Hinsichtlich der Beantwortung der FS 4, ob die Nutzung bewegungsfördernder Arbeitsplätze einen Einfluss auf das physische und psychische Wohlbefinden von Studierenden ausübt, werden neutrale bis positive, subjektive Entwicklungen der physischen Gesundheit, insbesondere Rückenschmerzen, berichtet. Rückenschmerzen stellen in der Gesellschaft und auch bei Studierenden ein verbreitetes Phänomen dar, welches in Teilen durch hohe, ununterbrochene Sitzzeiten ausgelöst oder zumindest verstärkt werden kann [8, 16]. Die Aussagen verdeutlichen den Bedarf an Interventionsmaßnahmen und zeigen präventive Potenziale, die in der vorliegenden Studie durch kurzfristige Änderung der Arbeitsumgebung in Teilen realisiert werden. Die Rückmeldungen zu psychischen Gesundheitsauswirkungen reichen von keiner wahrnehmbaren Veränderung bis hin zu einem besseren psychischen Wohlbefinden bei der Nutzung von BA durch die Abwesenheit von Schmerzen und einer erhöhten Produktivität.
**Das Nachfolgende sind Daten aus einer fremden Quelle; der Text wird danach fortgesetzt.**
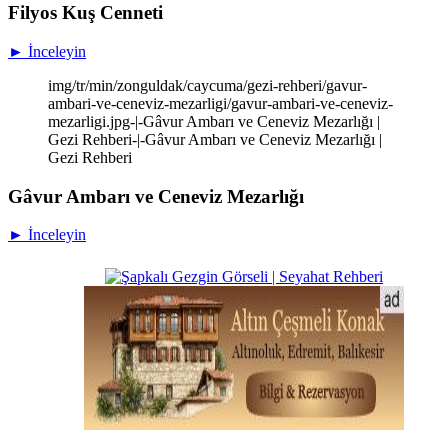
Filyos Kuş Cenneti
► İnceleyin
img/tr/min/zonguldak/caycuma/gezi-rehberi/gavur-
ambari-ve-ceneviz-mezarligi/gavur-ambari-ve-ceneviz-
mezarligi.jpg-|-Gâvur Ambarı ve Ceneviz Mezarlığı |
Gezi Rehberi-|-Gâvur Ambarı ve Ceneviz Mezarlığı |
Gezi Rehberi
Gâvur Ambarı ve Ceneviz Mezarlığı
► İnceleyin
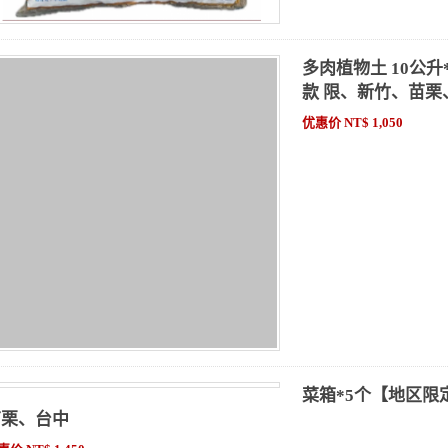
多肉植物土 10公
 限、新竹、苗栗、台中
价 NT$ 1,050
菜箱*5个【地区限
苗栗、台中
优惠价 NT$ 1,450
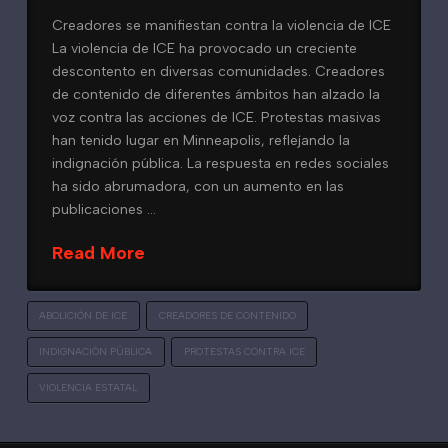
Creadores se manifiestan contra la violencia de ICE
La violencia de ICE ha provocado un creciente
descontento en diversas comunidades. Creadores
de contenido de diferentes ámbitos han alzado la
voz contra las acciones de ICE. Protestas masivas
han tenido lugar en Minneapolis, reflejando la
indignación pública. La respuesta en redes sociales
ha sido abrumadora, con un aumento en las
publicaciones …
Read More
ABOLICIÓN DE ICE
CREADORES DE CONTENIDO
INDIGNACIÓN PÚBLICA
PROTESTAS CONTRA ICE
VIOLENCIA ESTATAL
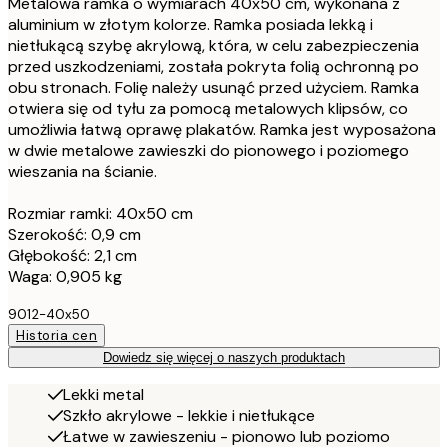
Metalowa ramka o wymiarach 40x50 cm, wykonana z
aluminium w złotym kolorze. Ramka posiada lekką i
nietłukącą szybę akrylową, która, w celu zabezpieczenia
przed uszkodzeniami, została pokryta folią ochronną po
obu stronach. Folię należy usunąć przed użyciem. Ramka
otwiera się od tyłu za pomocą metalowych klipsów, co
umożliwia łatwą oprawę plakatów. Ramka jest wyposażona
w dwie metalowe zawieszki do pionowego i poziomego
wieszania na ścianie.
Rozmiar ramki: 40x50 cm
Szerokość: 0,9 cm
Głębokość: 2,1 cm
Waga: 0,905 kg
9012-40x50
Historia cen
Dowiedz się więcej o naszych produktach
Lekki metal
Szkło akrylowe - lekkie i nietłukące
Łatwe w zawieszeniu - pionowo lub poziomo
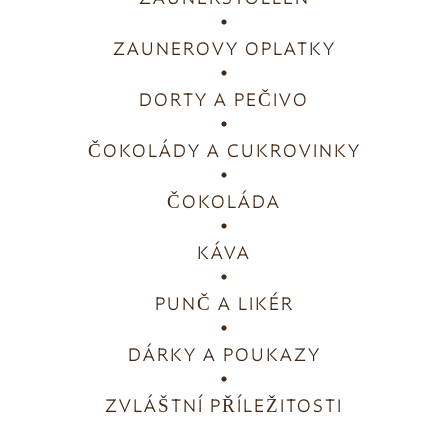
ZAUNEROVY OPLATKY
DORTY A PEČIVO
ČOKOLÁDY A CUKROVINKY
ČOKOLÁDA
KÁVA
PUNČ A LIKÉR
DÁRKY A POUKAZY
ZVLÁŠTNÍ PŘÍLEŽITOSTI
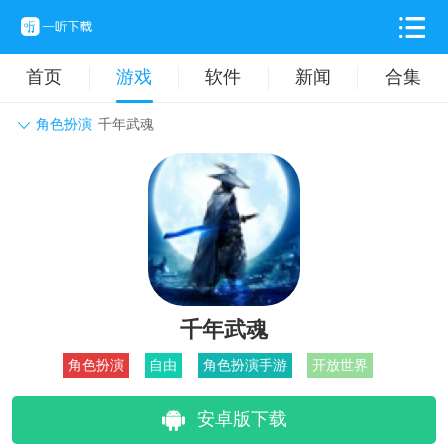
首页
游戏
软件
新闻
合集
角色扮演
千年武魂
角色扮演
动作格斗
休闲益智
枪战射击
战争策略
卡牌对战
音乐舞蹈
模拟塔防
体育竞技
挂机养成
千年武魂
角色扮演
自由
角色扮演手游
开放世界
安卓版下载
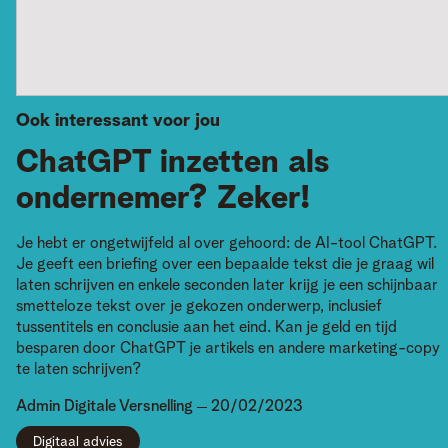
Ook interessant voor jou
ChatGPT inzetten als
ondernemer? Zeker!
Je hebt er ongetwijfeld al over gehoord: de AI-tool ChatGPT.
Je geeft een briefing over een bepaalde tekst die je graag wil
laten schrijven en enkele seconden later krijg je een schijnbaar
smetteloze tekst over je gekozen onderwerp, inclusief
tussentitels en conclusie aan het eind. Kan je geld en tijd
besparen door ChatGPT je artikels en andere marketing-copy
te laten schrijven?
Admin
Digitale Versnelling
20/02/2023
Digitaal advies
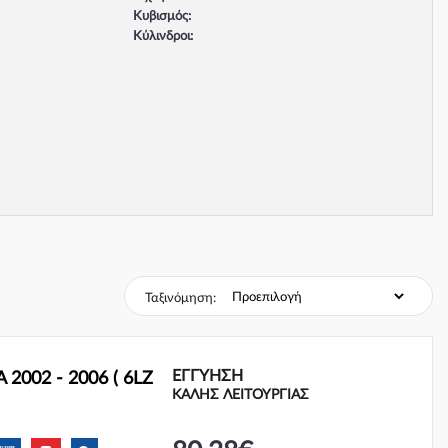
Κυβισμός:
Κύλινδροι:
Βαλβίδες:
Τύπος κινητήρα:
Σύστημα φρένων:
Ταξινόμηση:
ΕΓΓΎΗΣΗ
 2002 - 2006 ( 6LZ
ΚΑΛΗΣ ΛΕΙΤΟΥΡΓΙΑΣ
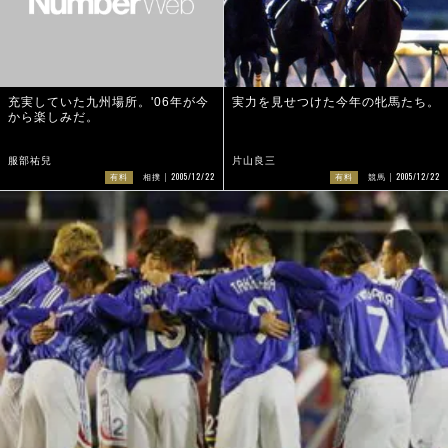
充実していた九州場所。'06年が今
実力を見せつけた今年の牝馬たち。
から楽しみだ。
服部祐兒
片山良三
2005/12/22
2005/12/22
有料
相撲
有料
競馬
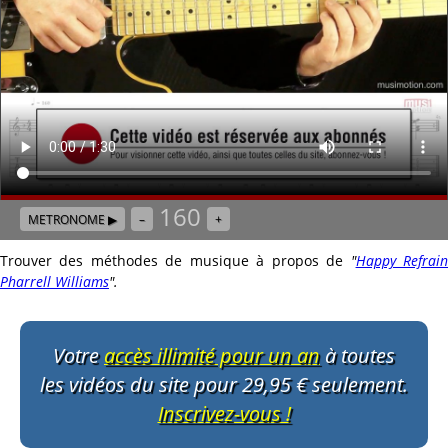
160
METRONOME ▶
–
+
Trouver des méthodes de musique à propos de
"
Happy Refrai
Pharrell Williams
"
.
Votre
accès illimité pour un an
à toutes
les vidéos du site pour 29,95 € seulement.
Inscrivez-vous !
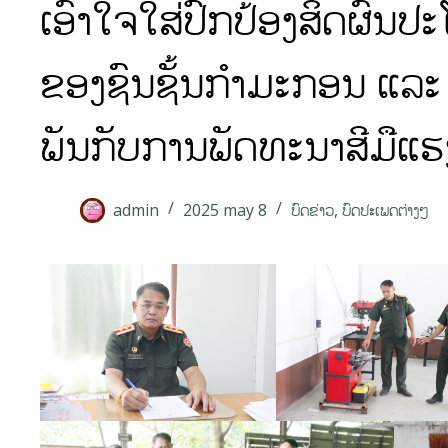
ເອົາໃຈໃສ່ປົກປ້ອງສິດຜົນ
ຂອງຊົນຊັ້ນກຳມະກອນ ແລະ 
ພັນກັບການພັດທະນາສີມືແຮງງ
admin
2025 may 8
ບົດຂ່າວ
,
ບົດປະເພດຕ່າງໆ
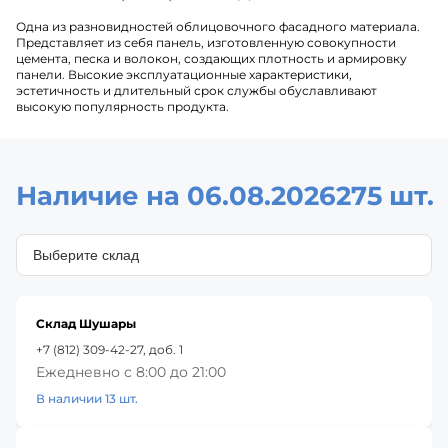
Одна из разновидностей облицовочного фасадного материала.
Представляет из себя панель, изготовленную совокупности
цемента, песка и волокон, создающих плотность и армировку
панели. Высокие эксплуатационные характеристики,
эстетичность и длительный срок службы обуславливают
высокую популярность продукта.
Наличие на 06.08.2026
275 шт.
Склад Шушары
+7 (812) 309-42-27, доб. 1
Ежедневно с 8:00 до 21:00
В наличии 13 шт.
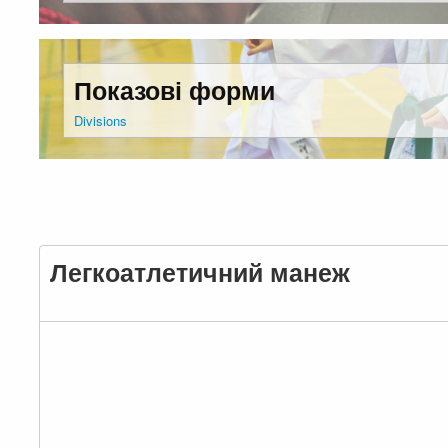
Показові форми
Divisions
Легкоатлетичний манеж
Zusammenfassend lässt sich die vorliegende Intervention zur Reduktion der Sitzzeit unter Nutzung höhenverstellbarer Schreibtische als vielversprechend hinsichtlich der gesundheitserhaltenden bzw. -fördernden Wirkung und Akzeptanz bei Studierenden einschätzen. Der Einsatz bewegungsfördernder Arbeitsplätze in Bibliotheken kann einen Beitrag zur Steigerung gesundheitsfördernder Rahmenbedingungen im universitären Setting und damit zur Förderung eines bewegteren Lebensstils bei Studierenden leisten.

Fazit für die Praxis

  • Bewegte Arbeitsmöglichkeiten können durch Verringerung von Sitz- und Erhöhung von Stehzeiten zu einem gesundheitsförderlichen Arbeitsverhalten von Studierenden beitragen.

  • Bewegungsfördernde Arbeitsplätze werden sehr positiv von Studierenden angenommen und können das Wohlbefinden fördern.

  • Bewegungsfördernde Arbeitsmöglichkeiten sollten in Universitätsbibliotheken vermehrt zur Verfügung gestellt werden.

  • Um ein Arbeiten mit höherem Wohlbefinden zu ermöglichen, können unterstützende Fußmatten an den bewegungsfördernden Arbeitsplätzen bereitgestellt werden.

  • Weitere Informationen zur Verringerung der Sitzzeit und Erhöhung von Bewegung, z. B. aktive Pausen beim Lernen, sollten Studierenden zur Verfügung gestellt werden.